» **What the task requires**: Below is a listing; restate from it, character for character, the lines beginning at the line holding "Abonnenten und was sich" and ending at the line holding "A condução da", both included.

» **Information shown**:
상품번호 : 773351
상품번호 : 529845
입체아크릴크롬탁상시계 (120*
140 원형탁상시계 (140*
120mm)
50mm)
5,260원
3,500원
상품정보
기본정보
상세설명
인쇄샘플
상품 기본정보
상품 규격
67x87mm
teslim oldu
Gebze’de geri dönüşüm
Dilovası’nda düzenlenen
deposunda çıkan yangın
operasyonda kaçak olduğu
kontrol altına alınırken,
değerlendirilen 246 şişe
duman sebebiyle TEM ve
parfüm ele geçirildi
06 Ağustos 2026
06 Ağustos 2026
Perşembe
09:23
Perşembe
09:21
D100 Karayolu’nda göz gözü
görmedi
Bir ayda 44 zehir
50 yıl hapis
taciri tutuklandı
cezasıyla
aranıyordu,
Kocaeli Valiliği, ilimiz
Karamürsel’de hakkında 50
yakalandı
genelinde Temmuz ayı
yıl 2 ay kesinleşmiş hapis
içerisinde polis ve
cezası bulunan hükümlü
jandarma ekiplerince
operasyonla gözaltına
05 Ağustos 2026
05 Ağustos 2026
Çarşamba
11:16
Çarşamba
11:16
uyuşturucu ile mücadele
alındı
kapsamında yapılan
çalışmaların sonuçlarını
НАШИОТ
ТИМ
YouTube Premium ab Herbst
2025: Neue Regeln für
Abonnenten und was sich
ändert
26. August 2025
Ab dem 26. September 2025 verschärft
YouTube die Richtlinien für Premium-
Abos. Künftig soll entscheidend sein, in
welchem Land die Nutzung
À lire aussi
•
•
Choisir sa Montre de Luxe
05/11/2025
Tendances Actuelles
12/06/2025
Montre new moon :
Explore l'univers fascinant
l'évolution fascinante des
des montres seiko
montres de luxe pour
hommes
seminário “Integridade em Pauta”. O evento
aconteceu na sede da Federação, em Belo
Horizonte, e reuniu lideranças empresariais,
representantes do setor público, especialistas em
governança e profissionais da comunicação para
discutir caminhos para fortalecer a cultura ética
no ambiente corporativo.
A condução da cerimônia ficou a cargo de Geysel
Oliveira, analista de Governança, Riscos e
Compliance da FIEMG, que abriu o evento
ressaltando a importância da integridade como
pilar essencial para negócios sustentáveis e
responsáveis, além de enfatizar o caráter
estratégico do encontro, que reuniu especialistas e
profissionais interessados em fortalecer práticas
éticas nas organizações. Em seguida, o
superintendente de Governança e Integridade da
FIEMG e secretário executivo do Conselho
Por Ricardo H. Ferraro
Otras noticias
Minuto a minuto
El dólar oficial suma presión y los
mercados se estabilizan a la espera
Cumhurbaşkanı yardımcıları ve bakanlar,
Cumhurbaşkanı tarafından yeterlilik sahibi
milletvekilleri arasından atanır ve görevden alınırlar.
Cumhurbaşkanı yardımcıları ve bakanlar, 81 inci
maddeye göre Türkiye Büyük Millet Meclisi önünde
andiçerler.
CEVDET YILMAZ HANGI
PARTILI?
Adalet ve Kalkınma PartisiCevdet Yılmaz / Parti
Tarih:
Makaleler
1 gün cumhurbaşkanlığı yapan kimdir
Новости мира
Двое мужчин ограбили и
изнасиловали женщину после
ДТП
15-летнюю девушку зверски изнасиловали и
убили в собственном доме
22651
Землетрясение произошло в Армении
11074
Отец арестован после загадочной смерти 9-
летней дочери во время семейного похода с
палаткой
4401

» **Task solution**:
Abonnenten und was sich
ändert
26. August 2025
Ab dem 26. September 2025 verschärft
YouTube die Richtlinien für Premium-
Abos. Künftig soll entscheidend sein, in
welchem Land die Nutzung
À lire aussi
•
•
Choisir sa Montre de Luxe
05/11/2025
Tendances Actuelles
12/06/2025
Montre new moon :
Explore l'univers fascinant
l'évolution fascinante des
des montres seiko
montres de luxe pour
hommes
seminário “Integridade em Pauta”. O evento
aconteceu na sede da Federação, em Belo
Horizonte, e reuniu lideranças empresariais,
representantes do setor público, especialistas em
governança e profissionais da comunicação para
discutir caminhos para fortalecer a cultura ética
no ambiente corporativo.
A condução da cerimônia ficou a cargo de Geysel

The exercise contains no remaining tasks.